Human
trafficking is a form of modern day slavery. Millions of people worldwide live
and suffer in slave-like situations. According to the United Nations, human
trafficking is ranked as the third greatest revenue source of organized crime
just after narcotics and arms. While the U.S. Department of State estimates
that 800,000 – 900,000 people are trafficked across borders annually, the
United Nations Population Fund (UNFPA) and many other organizations taking the
lead to eradicate trafficking put the number above 2 million. Adding domestic
trafficking to those numbers, which is defined as people trafficked within the
borders of one nation, the number reaches almost 4 million persons trafficked
per year. Trafficked victims are often deceived, forced, or coerced into
vulnerable situations that make it easy for the traffickers to hold them in
forced labor and/or slavery. The overwhelming majority of victims of trafficking
are women and girls. These women are often also victims of war, poverty,
discrimination, and violence.
We think that this happens a lot in
poor countries with bad societies where nobody cares when you got raped or
kidnapped. Or a lot of people in countries like this sell their child to
different child traffickers because they need money to survive.
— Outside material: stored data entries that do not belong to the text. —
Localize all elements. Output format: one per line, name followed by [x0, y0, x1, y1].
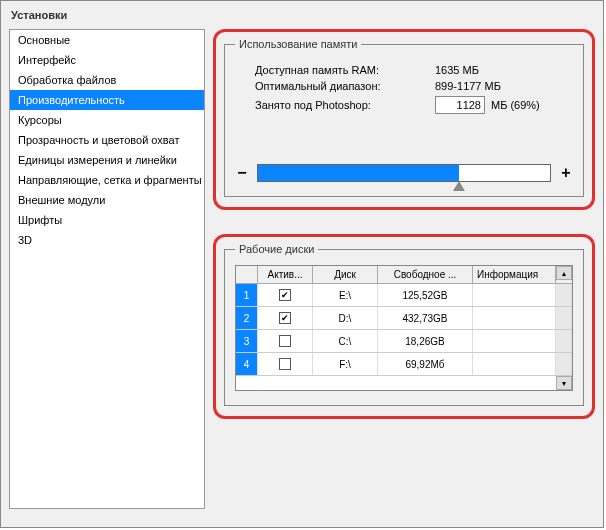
col-info-header[interactable]: Информация: [473, 266, 556, 283]
main-panel: Использование памяти Доступная память RA…: [213, 29, 595, 509]
optimal-value: 899-1177 МБ: [435, 80, 501, 92]
sidebar-item-guides[interactable]: Направляющие, сетка и фрагменты: [10, 170, 204, 190]
memory-slider[interactable]: [257, 164, 551, 182]
content-area: Основные Интерфейс Обработка файлов Прои…: [1, 29, 603, 517]
row-info: [473, 330, 556, 352]
table-row[interactable]: 4F:\69,92Мб: [236, 353, 572, 376]
scroll-up-icon[interactable]: ▴: [556, 266, 572, 280]
minus-icon[interactable]: −: [235, 164, 249, 182]
used-label: Занято под Photoshop:: [255, 99, 435, 111]
table-body: 1✔E:\125,52GB2✔D:\432,73GB3C:\18,26GB4F:…: [236, 284, 572, 376]
sidebar-item-cursors[interactable]: Курсоры: [10, 110, 204, 130]
row-disk: E:\: [313, 284, 378, 306]
category-sidebar: Основные Интерфейс Обработка файлов Прои…: [9, 29, 205, 509]
memory-legend: Использование памяти: [235, 38, 361, 50]
row-free: 432,73GB: [378, 307, 473, 329]
checkbox-icon[interactable]: [279, 335, 291, 347]
sidebar-item-plugins[interactable]: Внешние модули: [10, 190, 204, 210]
memory-slider-row: − +: [235, 164, 573, 182]
table-header: Актив... Диск Свободное ... Информация ▴: [236, 266, 572, 284]
row-active-cell[interactable]: [258, 330, 313, 352]
row-free: 18,26GB: [378, 330, 473, 352]
memory-fieldset: Использование памяти Доступная память RA…: [224, 38, 584, 197]
row-disk: D:\: [313, 307, 378, 329]
row-disk: C:\: [313, 330, 378, 352]
memory-available-row: Доступная память RAM: 1635 МБ: [255, 64, 573, 76]
checkbox-icon[interactable]: [279, 358, 291, 370]
memory-used-row: Занято под Photoshop: МБ (69%): [255, 96, 573, 114]
table-row[interactable]: 2✔D:\432,73GB: [236, 307, 572, 330]
sidebar-item-interface[interactable]: Интерфейс: [10, 50, 204, 70]
used-input[interactable]: [435, 96, 485, 114]
row-active-cell[interactable]: ✔: [258, 307, 313, 329]
row-disk: F:\: [313, 353, 378, 375]
row-free: 125,52GB: [378, 284, 473, 306]
col-disk-header[interactable]: Диск: [313, 266, 378, 283]
sidebar-item-file-handling[interactable]: Обработка файлов: [10, 70, 204, 90]
memory-highlight: Использование памяти Доступная память RA…: [213, 29, 595, 210]
slider-thumb-icon[interactable]: [453, 181, 465, 191]
window-title: Установки: [1, 1, 603, 29]
slider-fill: [258, 165, 459, 181]
row-num: 1: [236, 284, 258, 306]
scroll-track: [556, 353, 572, 375]
row-info: [473, 353, 556, 375]
scroll-track: [556, 307, 572, 329]
plus-icon[interactable]: +: [559, 164, 573, 182]
sidebar-item-3d[interactable]: 3D: [10, 230, 204, 250]
row-free: 69,92Мб: [378, 353, 473, 375]
row-num: 3: [236, 330, 258, 352]
table-row[interactable]: 3C:\18,26GB: [236, 330, 572, 353]
row-active-cell[interactable]: [258, 353, 313, 375]
sidebar-item-performance[interactable]: Производительность: [10, 90, 204, 110]
disks-fieldset: Рабочие диски Актив... Диск Свободное ..…: [224, 243, 584, 406]
sidebar-item-general[interactable]: Основные: [10, 30, 204, 50]
preferences-window: Установки Основные Интерфейс Обработка ф…: [0, 0, 604, 528]
checkbox-icon[interactable]: ✔: [279, 312, 291, 324]
row-info: [473, 307, 556, 329]
optimal-label: Оптимальный диапазон:: [255, 80, 435, 92]
sidebar-item-transparency[interactable]: Прозрачность и цветовой охват: [10, 130, 204, 150]
available-value: 1635 МБ: [435, 64, 479, 76]
disks-table: Актив... Диск Свободное ... Информация ▴…: [235, 265, 573, 391]
scroll-track: [556, 284, 572, 306]
disks-legend: Рабочие диски: [235, 243, 318, 255]
disks-highlight: Рабочие диски Актив... Диск Свободное ..…: [213, 234, 595, 419]
table-row[interactable]: 1✔E:\125,52GB: [236, 284, 572, 307]
row-num: 4: [236, 353, 258, 375]
row-info: [473, 284, 556, 306]
col-num-header: [236, 266, 258, 283]
row-num: 2: [236, 307, 258, 329]
sidebar-item-type[interactable]: Шрифты: [10, 210, 204, 230]
checkbox-icon[interactable]: ✔: [279, 289, 291, 301]
available-label: Доступная память RAM:: [255, 64, 435, 76]
col-active-header[interactable]: Актив...: [258, 266, 313, 283]
used-suffix: МБ (69%): [491, 99, 540, 111]
row-active-cell[interactable]: ✔: [258, 284, 313, 306]
scroll-track: [556, 330, 572, 352]
scroll-down-icon[interactable]: ▾: [556, 376, 572, 390]
col-free-header[interactable]: Свободное ...: [378, 266, 473, 283]
memory-optimal-row: Оптимальный диапазон: 899-1177 МБ: [255, 80, 573, 92]
sidebar-item-units[interactable]: Единицы измерения и линейки: [10, 150, 204, 170]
People think like this because they need money, and then they start to
do crazy things to get it. They use other people to get this money, and they
even are willing to risk their life's to get it.
One of today’s biggest human rights crises is the international
trafficking of women and girls (and, to a lesser extent, boys) into sex
slavery. Human trafficking is the third largest criminal industry in the world,
outranked only by arms and drug dealing. The United Nations estimates that
trafficking in persons generates $7 to $10 billion annually for traffickers.
The number of people trafficked each year is estimated by most experts to be in
the millions. Given its current growth rate, which is fuelled by its high
profitability, low investigation rate and low prosecution rate, human
trafficking is expected by some to take over drug trafficking as the second
largest criminal industry in the world within the next decades.